I’ve been the last group in an Alaska camp before and I won’t do it again. This just dictates how hard Nolte and his cohorts work and what they have to deal with from wealthy clients over an extended summer and early fall. I can visualize what the lodge owner must have done when I flew away from the Nushagak one year…and that vision ‘aint pretty. Likewise, Nolte offers descriptions of the first group in camp and battles with fellow guides, and issues with boats and motors and oil and gas and everything else that potential guides should consider when they picture a summer in Alaska guiding sports for rainbows and salmon.

A final salvo. I’m a sucker for books that offer a lonely, independent male as the main character. Also, I like to read about the drinking antics of those types. And you get that in The Alaska Chronicles. Here’s a taste: “I did what any rational human being would do at that point, I went in search of more food and alcohol. Paul, Lisa and I ate a much-appreciated dinner at Humpie’s, had more than a couple drinks, and promptly caught a cab to Anchorage’s famous strip joint, the Alaska Bush Company.

“I don’t like strip clubs,” Nolte continues, “never have. I look around at all the men slobbering on themselves as they watch women undress—women who mostly despise them. Then it occurs to me that I’m one of them and I become depressed. Sort of kills the strip-club mood. For some reason, though, this feeling was minimized by the fact that we went there at the insistence of a woman. Lisa fed us a consistent barrage of shots, and I was just beginning to get comforable when she dragged Paul and me by the hands up to the meat rack where men sit with necks craned like giraffes as the dancers undulate with spread legs. Lisa insisted that we each get lap dances…”
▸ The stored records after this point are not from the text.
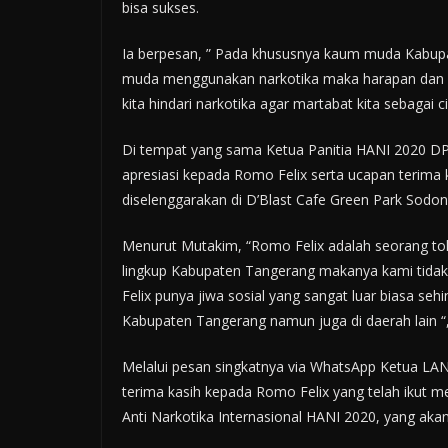
bisa sukses.
Ia berpesan, ” Pada khususnya kaum muda Kabupa
muda menggunakan narkotika maka harapan dan im
kita hindari narkotika agar martabat kita sebagai 
Di tempat yang sama Ketua Panitia HANI 2020
apresiasi kepada Romo Felix serta ucapan terima 
diselenggarakan di D’Blast Cafe Green Park Sodon
Menurut Mutakim, “Romo Felix adalah seorang toko
lingkup Kabupaten Tangerang makanya kami tida
Felix punya jiwa sosial yang sangat luar biasa se
Kabupaten Tangerang namun juga di daerah lain “,
Melalui pesan singkatnya via WhatsApp Ketua L
terima kasih kepada Romo Felix yang telah iku
Anti Narkotika Internasional HANI 2020, yang ak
I could go on here and Nolte does, throughout the book and a lot of it rings a bell—places I’ve been, things I’ve done, unbelievable occurrences in The Great Land. For aspiring guides, whether you plan to pimp yourself in Montana, Alaska, or anywhere else, this is required reading. If you get through this book and think, Yea, it still sounds good, then give it a go. If not, save the camp manager all the frustration of firing you and look for a different diversion. Hats off to Nolte for writing such an honest, in-dpeth look at guiding. And another tip to Tosh Brown for publishing a book that means something.